Getting back to the actual topic, as was said the set-up and seahorses aren't the problem. It is feeding. They need a constant supply of food, and usually won't take anything but live food. I work at an aquarium and they are kept in spotless set-ups with a constant supply of shrimps. Also, to be very honest, seahorses are easy to get bored of. Sure, they look good, but they don't do much AT ALL!


----------



## andie (Sep 23, 2007)

I agree they do need a constant supply of live food which does make the water quality even harder to maintain, they will tolerate higher levels of nitrate but not sudden changes there for larger volumes of water for stable water conditions are needed. I was lucky because i lived near an estuary and i used to catch bucket loads of mysis shrimp for them but it was so sad to just see them get thinner and thinner.Anyway for the amount of time, money and heart break spent meeting their requirements for what you actually get they are best left to public aquariums.


----------



## Kimmy173 (Aug 2, 2007)

lol I didn't expect the thread to get this heated lol as for them not doing much, that's what my mum said she loved. How they're just suspended in the water with tiny, almost invisible wings going ten to the dozen. 

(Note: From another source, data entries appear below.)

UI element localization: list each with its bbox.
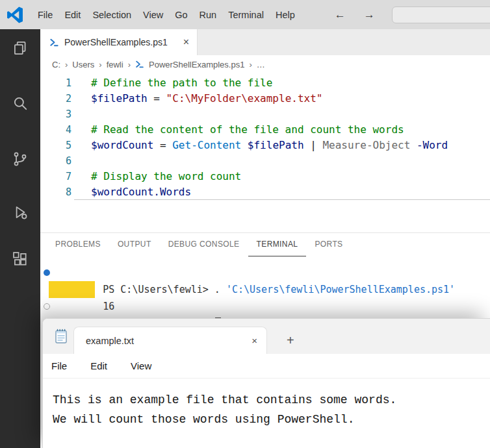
menu-view[interactable]: View [137,10,169,20]
code-content [74,106,490,122]
notepad-tab-label: example.txt [86,336,134,346]
code-content [74,153,490,169]
menu-go[interactable]: Go [169,10,193,20]
menu-file[interactable]: File [32,10,58,20]
notepad-menu-bar: FileEditView [43,354,490,379]
code-line-2[interactable]: 2$filePath = "C:\MyFolder\example.txt" [40,91,490,106]
code-line-6[interactable]: 6 [40,153,490,169]
breadcrumb-more[interactable]: … [257,60,265,69]
terminal-output-line: 16 [40,281,490,298]
notepad-tab-close-icon[interactable]: × [251,336,257,345]
notepad-text-line-2: We will count those words using PowerShe… [53,410,490,429]
notepad-tab-example-txt[interactable]: example.txt × [73,327,267,354]
breadcrumb-item-fewli[interactable]: fewli [107,60,123,69]
panel-tab-problems[interactable]: PROBLEMS [47,233,109,256]
terminal-command-line: PS C:\Users\fewli> . 'C:\Users\fewli\Pow… [40,264,490,281]
explorer-icon[interactable] [0,32,40,64]
code-line-8[interactable]: 8$wordCount.Words [40,184,490,200]
code-line-1[interactable]: 1# Define the path to the file [40,75,490,91]
chevron-right-icon: › [99,60,101,69]
line-number: 1 [40,75,74,91]
panel-tab-ports[interactable]: PORTS [306,233,351,256]
extensions-icon[interactable] [0,243,40,275]
code-line-4[interactable]: 4# Read the content of the file and coun… [40,122,490,138]
panel-tab-terminal[interactable]: TERMINAL [248,233,307,256]
menu-terminal[interactable]: Terminal [222,10,270,20]
search-icon[interactable] [0,88,40,119]
menu-edit[interactable]: Edit [58,10,86,20]
panel-tab-debug-console[interactable]: DEBUG CONSOLE [160,233,248,256]
menu-bar: FileEditSelectionViewGoRunTerminalHelp [32,10,301,20]
code-line-3[interactable]: 3 [40,106,490,122]
close-icon[interactable]: × [183,37,189,47]
menu-help[interactable]: Help [270,10,301,20]
breadcrumb-item-c[interactable]: C: [52,60,60,69]
line-number: 2 [40,91,74,106]
code-content: $filePath = "C:\MyFolder\example.txt" [74,91,490,106]
prompt-decoration-icon [44,303,50,310]
line-number: 8 [40,184,74,200]
output-highlight [49,281,95,298]
forward-arrow-icon[interactable]: → [364,8,375,21]
panel-tab-output[interactable]: OUTPUT [109,233,160,256]
history-navigation: ← → [335,8,375,21]
search-command-center[interactable] [392,6,490,23]
screen: FileEditSelectionViewGoRunTerminalHelp ←… [0,0,490,448]
terminal-prompt-line[interactable]: PS C:\Users\fewli> [40,298,490,315]
notepad-tab-bar: example.txt × + [43,319,490,354]
back-arrow-icon[interactable]: ← [335,8,346,21]
notepad-window: example.txt × + FileEditView This is an … [42,318,490,448]
run-and-debug-icon[interactable] [0,197,40,228]
notepad-menu-view[interactable]: View [131,360,151,371]
tab-label: PowerShellExamples.ps1 [64,37,168,47]
menu-selection[interactable]: Selection [86,10,137,20]
menu-run[interactable]: Run [194,10,223,20]
chevron-right-icon: › [128,60,131,69]
code-content: # Read the content of the file and count… [74,122,490,138]
code-content: # Define the path to the file [74,75,490,91]
powershell-file-icon [49,38,59,47]
tab-powershellexamples-ps1[interactable]: PowerShellExamples.ps1 × [40,29,198,55]
notepad-menu-file[interactable]: File [51,360,67,371]
editor-tab-bar: PowerShellExamples.ps1 × [40,29,490,55]
notepad-text-line-1: This is an example file that contains so… [53,390,490,410]
chevron-right-icon: › [249,60,251,69]
code-line-5[interactable]: 5$wordCount = Get-Content $filePath | Me… [40,138,490,153]
notepad-app-icon [54,329,68,344]
breadcrumb-item-users[interactable]: Users [72,60,94,69]
notepad-menu-edit[interactable]: Edit [90,360,107,371]
line-number: 6 [40,153,74,169]
line-number: 3 [40,106,74,122]
line-number: 7 [40,169,74,184]
vscode-titlebar: FileEditSelectionViewGoRunTerminalHelp ←… [0,0,490,29]
code-editor[interactable]: 1# Define the path to the file2$filePath… [40,73,490,232]
breadcrumb-item-file[interactable]: PowerShellExamples.ps1 [149,60,244,69]
breadcrumb: C:›Users›fewli›PowerShellExamples.ps1›… [40,55,490,73]
activity-bar [0,29,40,448]
code-content: $wordCount = Get-Content $filePath | Mea… [74,138,490,153]
source-control-icon[interactable] [0,143,40,175]
line-number: 5 [40,138,74,153]
panel-tab-bar: PROBLEMSOUTPUTDEBUG CONSOLETERMINALPORTS [40,233,490,256]
command-success-decoration-icon[interactable] [44,269,50,276]
line-number: 4 [40,122,74,138]
notepad-text-area[interactable]: This is an example file that contains so… [43,379,490,429]
vscode-logo-icon [6,6,24,23]
notepad-new-tab-button[interactable]: + [287,334,294,347]
terminal[interactable]: PS C:\Users\fewli> . 'C:\Users\fewli\Pow… [40,264,490,315]
code-content: $wordCount.Words [74,184,490,200]
chevron-right-icon: › [65,60,68,69]
powershell-file-icon [135,60,144,69]
code-line-7[interactable]: 7# Display the word count [40,169,490,184]
code-content: # Display the word count [74,169,490,184]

I've been reading up and seen the amount of work they need. If it were for me I don't think I'd have a problem keeping up but because I'd be buying them for another person I'm buying them the responsibility I think my mum would be up to it but if she's having a bad day she may end up on her power-mad apocolyptic cleaning and forget the seahorses. 

Thank you for all the replies


----------



## Gecko_Sean (Aug 15, 2007)

i never get why people say they need a constant supply of food, i have kept many seahorses healthy and they get fed frozen food same ammount as other fish and they are now huge and breeding


----------



## Kimmy173 (Aug 2, 2007)

so is this a debatable topic.. like keeping leos on sand lol. Well alright then, how many people actually keep seahorses?


----------



## andie (Sep 23, 2007)

I had about 5 years of tropical marine, reefs and fish only keeping experience when i tried seahorses and gave up about 10 yrs or so ago, i dont think there's any reason not to keep them if your keen enough,and i would think by now the equipment may be better then what i had back then, dunno ? or may be i just wasnt good enough (more likely) :blush: I dont keep any fish now, run out of room.


----------



## Kimmy173 (Aug 2, 2007)

lol thanks Andie  I'm sure you were a great keeper


----------



## nephilim (Jan 18, 2008)

hi like most things it can be as easy or as difficult you want, i've recently got rid of a 2x1x18" seahorse tank, it had 6 seahorses plus some turbo snails & small hermits, it had tubing fastened around the tank so they could anchor themselves t5 lights, some macro algae to make it look natural, it had undergravel filtration! some would say old fashioned, but it works!! feeding can be a problem, but a bit of thinking can result in a auto feeder, i used an old pill tub i got from a chemist, the grey containers which they dispense from, attach couple of suckers to it drill a tiny hole near top eg 4mm, put your brineshrimp eggs inside stick to inside of tank, when they hatch they swim to the light!! hey presto instant feeder to your seahorse, i also used large pump on the ug, there's plenty of movement for them. i don't have any pics to show you, but visit good shops seek advice on everything, even if it sounds silly still ask & ask again. be expected to pay from £20 upwards for your little horses


----------